Товарищ Борис строит серьезное лицо, отвечает:
– Годочков – двадцать восемь.
– Двадцать восемь! – лихорадочно кричит доктор. – Двадцать восемь, а за моими сорок! Не в осуждение подчеркиваю. Нет! Обязательство понятнее. Пьян? ерунда? Жестокие вы, страшные! И хоть бы от силы, а то ведь от слабости. От слабости, от слабости обязаны вы принять свою революцию, как рабочую! Обязаны! И одобряю. Чувствую, понимаю, что уперлись лбом в ошибочку… тпру… жалею… вот…
…голос доктора стал срываться…
– …для внуков, внуков… Революция не рабочей покажется. Мужицким духом будет пахнуть… сорок лет… историческая перспектива… жалею…

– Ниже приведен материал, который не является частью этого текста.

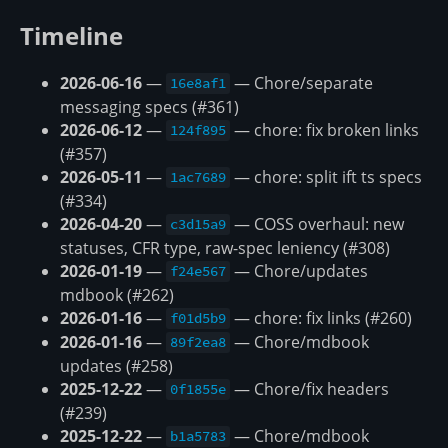
Timeline
2026-06-16
—
— Chore/separate
16e8af1
messaging specs (#361)
2026-06-12
—
— chore: fix broken links
124f895
(#357)
2026-05-11
—
— chore: split ift ts specs
1ac7689
(#334)
2026-04-20
—
— COSS overhaul: new
c3d15a9
statuses, CFR type, raw-spec leniency (#308)
2026-01-19
—
— Chore/updates
f24e567
mdbook (#262)
2026-01-16
—
— chore: fix links (#260)
f01d5b9
2026-01-16
—
— Chore/mdbook
89f2ea8
updates (#258)
2025-12-22
—
— Chore/fix headers
0f1855e
(#239)
2025-12-22
—
— Chore/mdbook
b1a5783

Доктор задыхался. Ловил руками воздух. Товарищ Борис выждал время, спросил:
– Мужицким духом?
– Да, да, мужицким духом! Темным! Беспросветным!.. Ой-ой, вредный душок! Задохнется социалистическая пролетарская. И вы задохнетесь! Поэтому и жалею вас и люблю. Подохнете – приду на могилу и поклонюсь вам. Тогда и жестокость оправдаю. С умилением, со слезами вспомню, как бросили в лицо: пьян! ерунда!.. А сейчас ненавижу, ненавижу! Россию мою, родную, русскую Россию за собой в петлю тянете. Зачем же, зачем, скажите?! Зачем? Пусть она нелепа, печальна, темна. Но вы душу ее, русскую душу, перестраиваете на чужой лад! Машина – вместо сердца! Механика – вместо святого трепета! А это гибель! Смерть! Понимаете ли, гибель! Смерть! Издыхающую Европу исцеляете Россией… ненавижу… Знаете, что я бы сделал?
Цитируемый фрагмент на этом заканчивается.